[proofplan]
We use Hamilton's tensor maximum principle for sections of a vector bundle over a compact manifold. The curvature operator evolves by a heat-type equation whose reaction term is the quadratic expression $\mathcal R^2+\mathcal R^{\#}$. Thus the proof reduces to the algebraic fact that this reaction field points inward along the boundary of the cone of nonnegative curvature operators.

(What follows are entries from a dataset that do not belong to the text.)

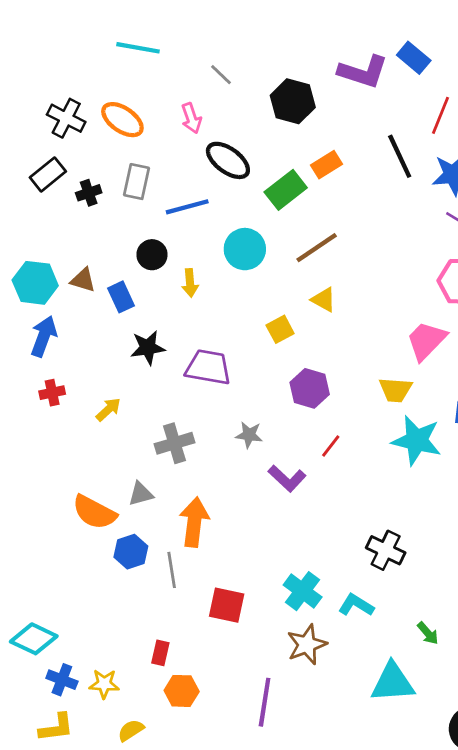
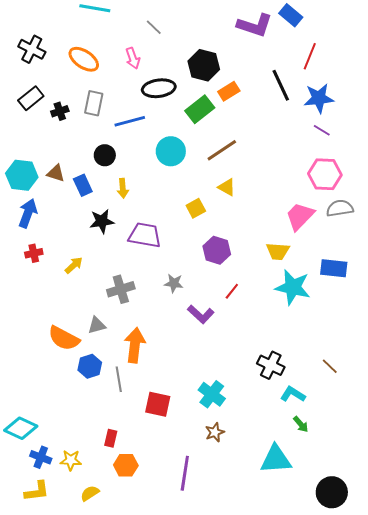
black hexagon: (293, 101) -> (204, 65), moved
black cross: (66, 118) -> (32, 49), moved
black ellipse: (228, 160) -> (159, 88), turned -44
yellow arrow: (190, 283) -> (123, 188), moved
cyan L-shape: (356, 605) -> (293, 394), moved
brown star: (307, 644) -> (215, 432), size x0.7

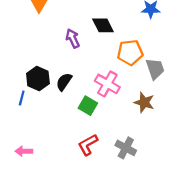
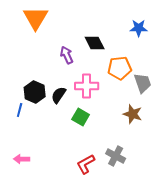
pink cross: (107, 84) -> (87, 86), moved, turned -30
red L-shape: (88, 145) -> (86, 164), moved

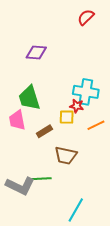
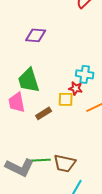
cyan cross: (86, 92) -> (85, 74), size x0.7
brown trapezoid: (66, 155) -> (65, 163), moved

At a boundary point, the kernel vector annihilates the $\mathcal R^2$ term, and Hamilton's Lie-algebraic identity gives nonnegativity of the $\mathcal R^{\#}$ term; the maximum principle then propagates the cone condition for all time.
[/proofplan]
[step:Place the curvature operator in the bundle maximum principle setting]
For each $t \in [0,T]$, define the vector bundle
\begin{align*}
E_t := \Lambda^2T^*M
\end{align*}
with the fiber [inner product](/page/Inner%20Product) induced by $g(t)$. For $p \in M$, let
\begin{align*}
\mathcal C_{p,t} := \{A \in \operatorname{Sym}(E_{p,t}) : (A\omega,\omega)_{g(t)} \ge 0 \text{ for all } \omega \in E_{p,t}\}
\end{align*}
be the closed convex cone of nonnegative self-adjoint endomorphisms of $E_{p,t}$.
We now pass to the standard Uhlenbeck gauge for Ricci flow. Let $h := g(0)$ be the fixed initial metric on $TM$. Let
\begin{align*}
P_t: (TM,h) \to (TM,g(t))
\end{align*}
denote the time-dependent bundle isometry determined by the Uhlenbeck gauge equation, with $P_0 = \operatorname{id}_{TM}$. Its induced exterior-square isometry is
\begin{align*}
\Lambda^2P_t^*: \Lambda^2T^*M \to \Lambda^2T^*M,
\end{align*}
where the domain is equipped with the metric induced by $h$ and the target is equipped with the metric induced by $g(t)$. Thus positivity of the curvature operator with respect to $g(t)$ is equivalent to positivity of the pulled-back endomorphism on the fixed Euclidean bundle
\begin{align*}
E := \Lambda^2T^*M
\end{align*}
with the $h$-induced fiber inner product.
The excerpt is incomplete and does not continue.